Speaking of lowest-common-denominator, check out the low basic quality of this book. There are many typos and factual errors that are mostly minor, but also several whoppers like actress "Candace Bergman" or the "Star War" movie series. Talk about dumbed-down public discourse. Arden apparently knows little about the social culture he is incessantly criticizing, feeling the need to introduce the concept of "windows" on computer screens to us unenlightened masses, or claiming that nobody knew what the paparazzi was before the death of Princess Diana. Arden also has a rosy Nick-at-Nite view of past society, with the type of attitude toward the wholesomeness of the past, and the evils of the present, that is little more than cranky nostalgia. And after spending seventeen chapters on rapid-fire examples in various categories of America's supposed meltdown, Arden spits out the obligatory chapter on "solutions" which adds up to no more than pie-in-the-sky idealism, such as "we need to own the responsibility for our own health" and other thin pontifications. There is also much inconsistency in Arden's "solutions" in the final chapter, such as an endorsement for minimum-standards testing in public schools, although he spent an entire chapter earlier complaining about narrowly-focused educational standards. Serious issues like those introduced here demand a serious and in-depth analysis. This isn't it. [~doomsdayer520~]
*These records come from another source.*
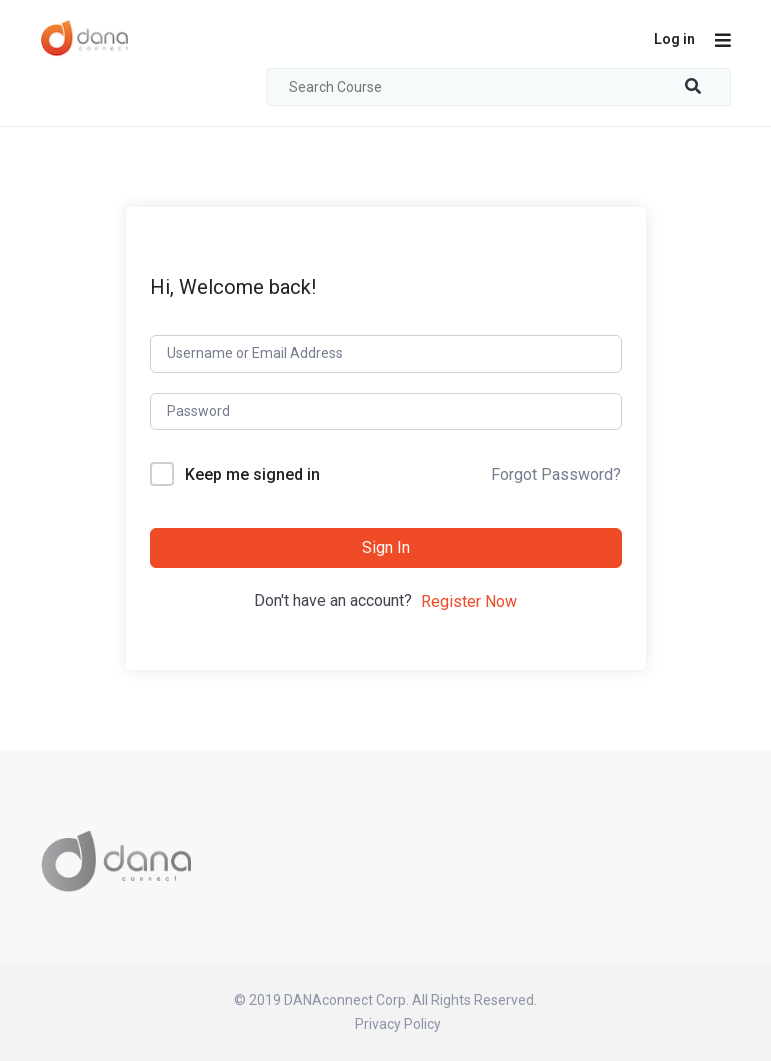 The image size is (771, 1061). Describe the element at coordinates (469, 601) in the screenshot. I see `Register Now` at that location.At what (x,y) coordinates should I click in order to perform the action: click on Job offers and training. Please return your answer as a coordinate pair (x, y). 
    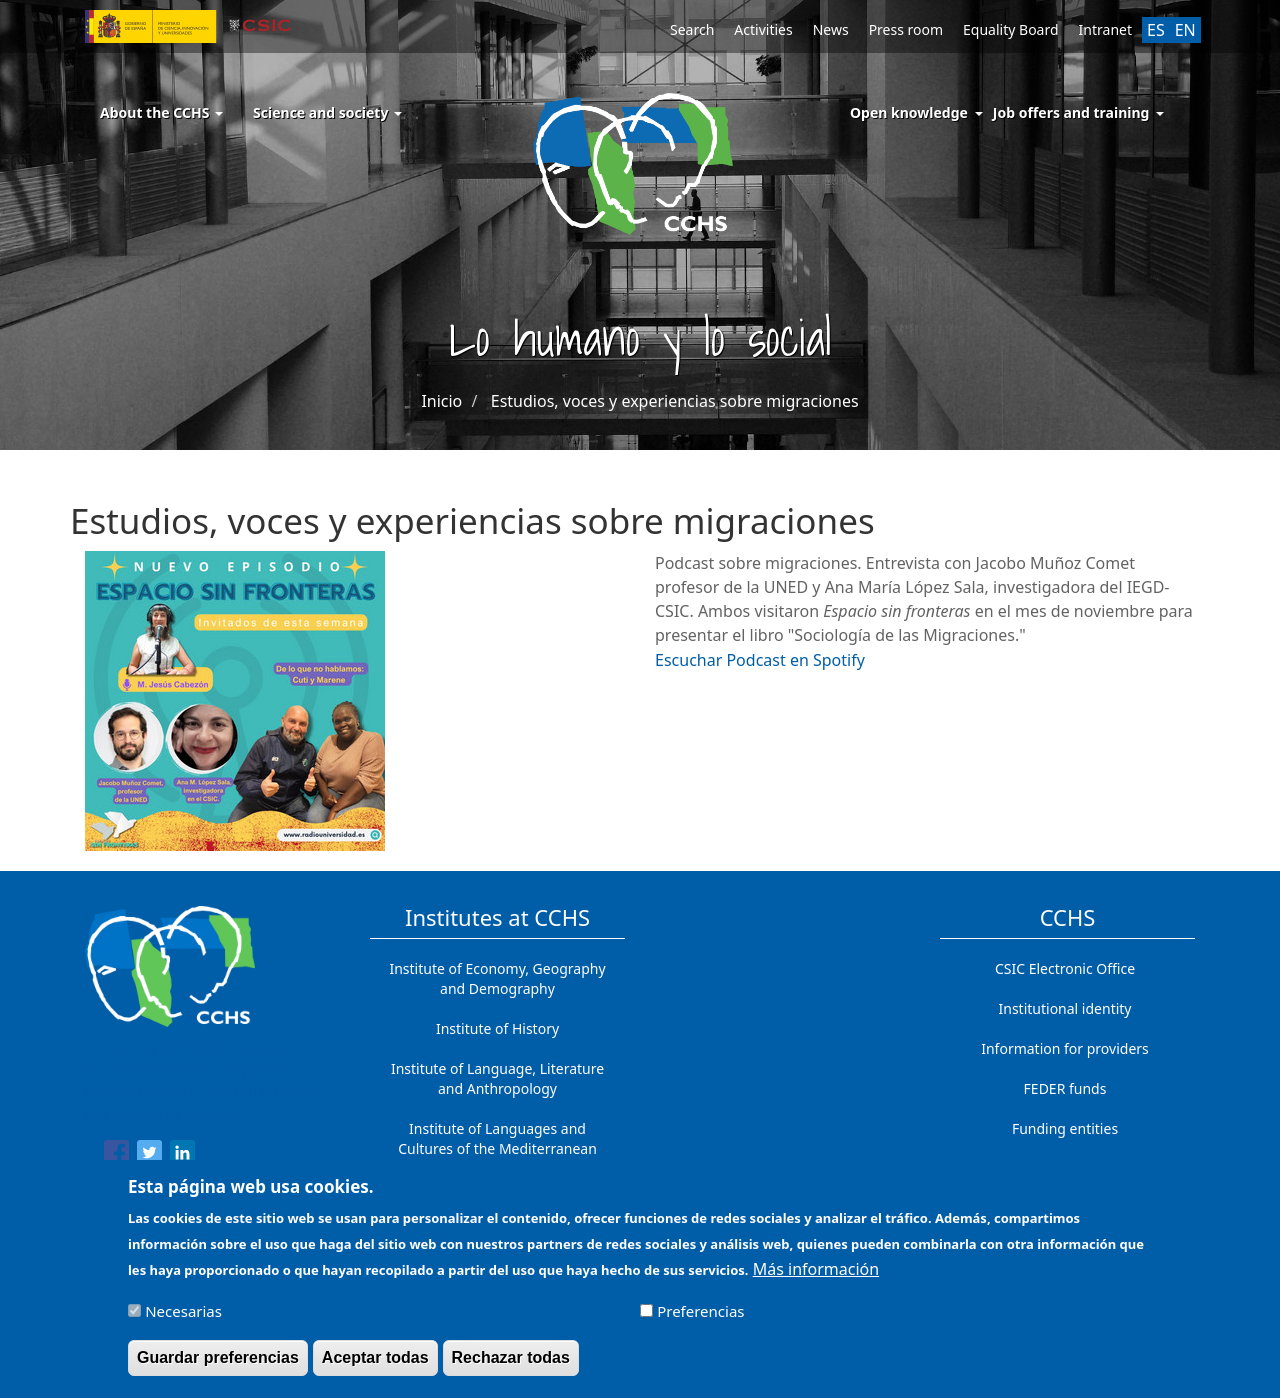
    Looking at the image, I should click on (1071, 112).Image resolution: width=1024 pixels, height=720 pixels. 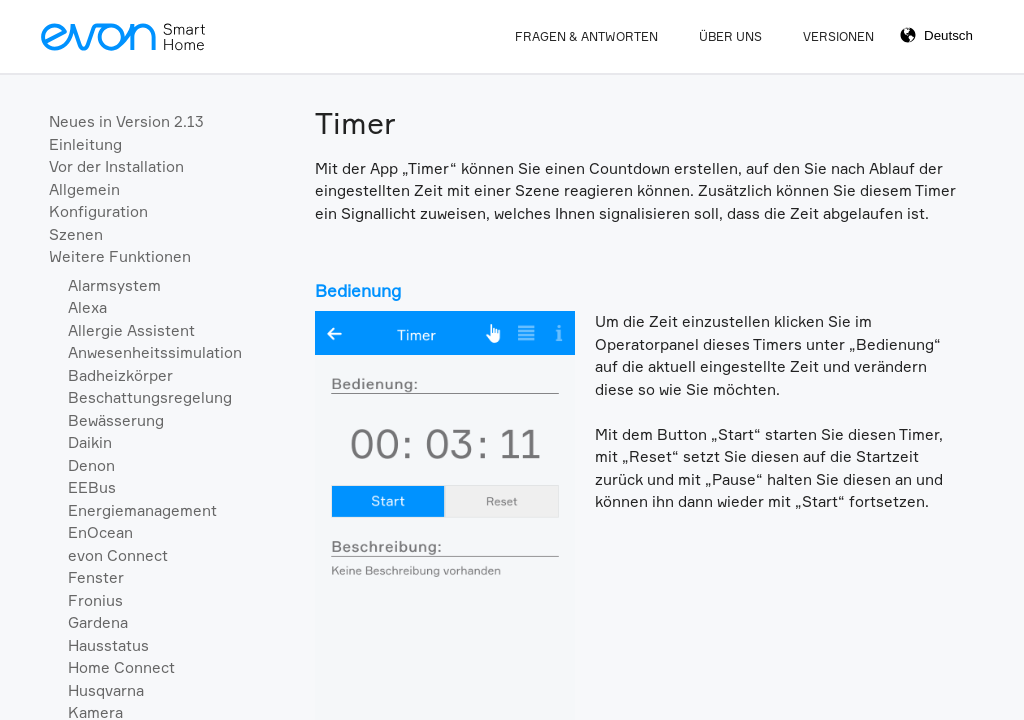 I want to click on Beschattungsregelung, so click(x=150, y=397).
Nothing is sacred in this book and pretty much everything is criticized in brief one to three page snippets. These include: the mental health system, schools, sports, the Internet, politics, the media, health care, etc. Like his criticisms, the recommendations for improvement in last chapter of the book are brief and without much depth.
The book has kind of a 1960's social concern to it. If you are looking for a quick and dirty critique of our contemporary society, this may be the book for you. However, if you are looking a more substantive social commentary, you will have to look elsewhere.